A 76-year-old female with dementia and unknown cardiac history presents with chest pain and palpitations for 4 hours.
Atrial fibrillation preceded and followed by paced beats.
Let’s take this piece by piece. First, there are 2 distinct rhythms and 3 distinct QRS morphologies. In the middle of this ECG you can clearly see atrial fibrillation in which there is no clear and regular p-wave and the beats follow an irregularly irregular pattern. As there are no other conduction abnormalities, the QRS complex in this segment is narrow. At the beginning and end of this ECG there are wide-complex QRS complexes preceded by very subtle pacer spikes. The rate is also slower at approximately 60 beats per minute (bpm). The most likely explanation is that there was a string of atrial fibrillation and the ventricular pacemaker kicked in once the rate slowed below 60 bpm. There is a third distinct wave-form morphology seen in this ECG which is the third beat in this ECG. In this beat, which is a fusion beat, depolarization in the ventricle is initiated from both the pacemaker and the AV node.
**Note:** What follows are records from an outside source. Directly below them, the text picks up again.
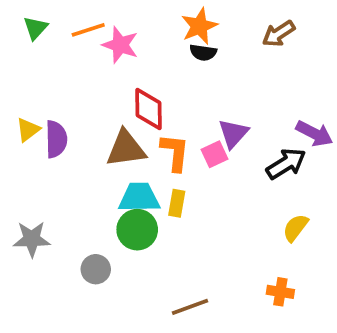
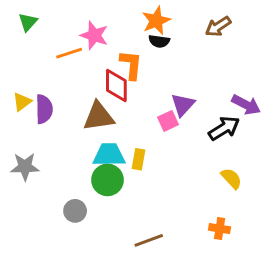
orange line: (88, 30) -> (69, 53), moved
orange L-shape: (175, 152) -> (131, 65), moved
yellow semicircle: (295, 228) -> (231, 178), turned 100
gray star: (32, 239) -> (25, 167), moved

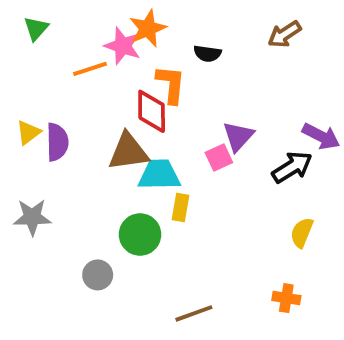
orange star: (156, 21) -> (148, 28), moved
cyan trapezoid: (109, 155) -> (159, 175), moved
yellow semicircle: (231, 178) -> (302, 233), turned -115

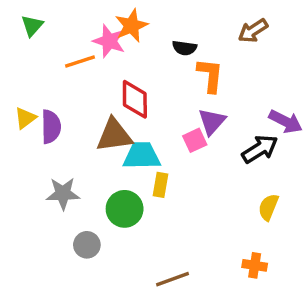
orange L-shape: (171, 84) -> (210, 75), moved
gray star: (32, 217) -> (63, 193), moved

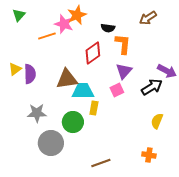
red diamond: (135, 99) -> (93, 53), moved, turned 55
pink square: (195, 140) -> (117, 90), moved
gray circle: (87, 245) -> (51, 143), size x1.6

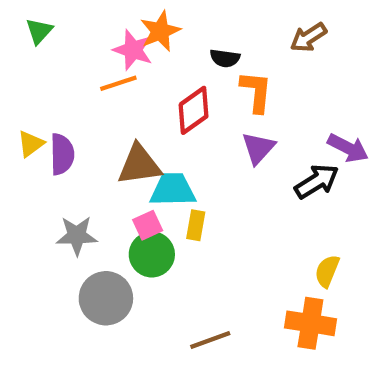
orange line: (47, 36) -> (118, 83), moved
pink square: (117, 90) -> (148, 225), moved
yellow semicircle: (157, 121) -> (327, 271), moved
orange cross: (149, 155) -> (310, 323), size x1.6

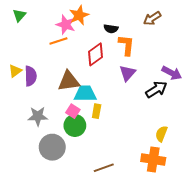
pink square: (148, 225) -> (73, 111), turned -32

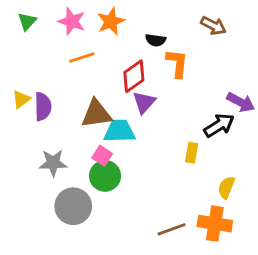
brown arrow: (152, 18) -> (213, 26), turned -120
pink star: (66, 25) -> (72, 21), moved
purple triangle: (127, 73) -> (144, 102), moved
yellow rectangle: (97, 111) -> (192, 153), moved
brown line: (104, 168) -> (171, 229), moved

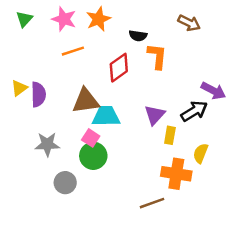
purple triangle: (144, 102) -> (155, 115), moved
yellow semicircle: (226, 187) -> (201, 153), moved
gray circle: (73, 206) -> (65, 183), size x0.7
orange cross: (215, 224) -> (176, 174), moved

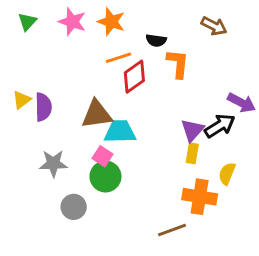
orange star: (98, 19) -> (111, 22), turned -30
orange line: (73, 51) -> (118, 58), moved
purple triangle: (155, 115) -> (192, 130), moved

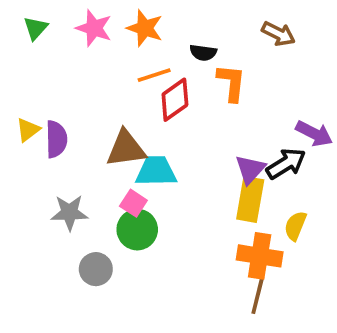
yellow rectangle: (192, 153) -> (250, 199), size x1.6
brown line: (172, 230) -> (258, 295), moved, turned -56

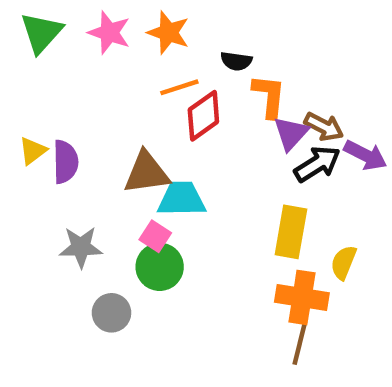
green triangle: (36, 28) -> (41, 33), size x1.5
brown arrow: (278, 34) -> (324, 127), moved
black arrow: (286, 164) -> (317, 164), moved
purple triangle: (250, 169) -> (291, 133), moved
Another important aspect of this ECG is the diffuse inverted T waves seen in the non-paced beats. This could be secondary to ischemic changes (suspicion should be based on the clinical scenario) or due to T-wave memory. T-wave memory is a phenomenon in which permanent T-wave changes resulting from long-term ventricular pacemaker use can be seen in non-paced beats.
- Be suspicious of atrial fibrillation in any ECG without clear p-waves and beats that occur at irregularly irregular intervals.
- T-wave changes in a patient with a longstanding pacemaker may result in permanent T-wave changes in non-paced beats.